Le dossier ne contient aucun élément qui permettrait éventuellement de considérer le cas comme de moindre gravité. Le recourant n'en fait au demeurant pas état.

Cela étant, l'OCV ne s'est pas écarté du minimum légal prévu par l'art. 16c al. 2 let. a LCR en fixant à trois mois la durée de retrait du permis de conduire du recourant. Etant liée par cette durée, qui constitue le minimum légal incompressible devant sanctionner l'infraction en cause, il n'a en aucune mesure excédé ou abusé de son pouvoir d'appréciation.

La décision querellée est donc parfaitement conforme au droit.

13.        Ne reposant sur aucun motif valable, le recours sera rejeté.

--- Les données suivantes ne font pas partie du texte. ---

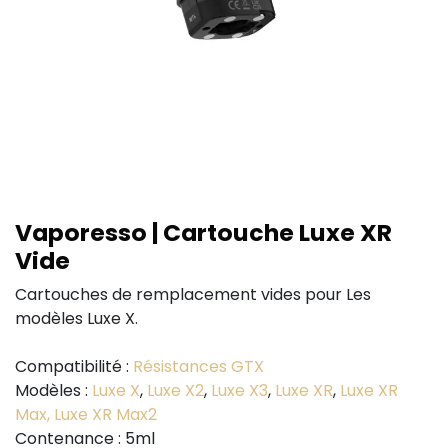
Vaporesso | Cartouche Luxe XR
Vide
Cartouches de remplacement vides pour Les
modèles Luxe X.
Compatibilité :
Résistances GTX
Modèles :
Luxe X
,
Luxe X2
,
Luxe X3
,
Luxe XR
,
Luxe XR
Max,
Luxe XR Max2
Contenance : 5ml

14.        Vu l'issue du litige, un émolument de CHF 500.- sera mis à la charge du recourant, qui succombe, en application de l'art. 87 al. 1 LPA et du règlement sur les frais, émoluments et indemnités en procédure administrative du 30 juillet 1986 (RFPA - E 5 10.03). Ce dernier n'a pas droit à une indemnité de procédure (art. 87 al. 2 LPA a contrario).

 


PAR CES MOTIFS

LE TRIBUNAL ADMINISTRATIF

DE PREMIÈRE INSTANCE

 

1.            déclare recevable le recours interjeté le 4 mars 2021 par Monsieur A______ contre la décision prise à son égard par l'office cantonal des véhicules le 2 février 2021 ;

2.            le rejette ;

3.            met un émolument de CHF 500.- à la charge de Monsieur A______, lequel est couvert par son avance de frais du même montant ;

4.            dit que, conformément aux art. 132 LOJ, 62 al. 1 let. a et 65 LPA, le présent jugement est susceptible de faire l'objet d'un recours auprès de la chambre administrative de la Cour de justice (10, rue Saint-Léger, case postale 1956, 1211 Genève 1) dans les 30 jours à compter de sa notification. L'acte de recours doit être dûment motivé et contenir, sous peine d'irrecevabilité, la désignation du jugement attaqué et les conclusions du recourant. Il doit être accompagné du présent jugement et des autres pièces dont dispose le recourant.

 

Au nom du Tribunal :

Le président

Yves JOLIAT

 

 

Copie conforme de ce jugement est communiquée aux parties.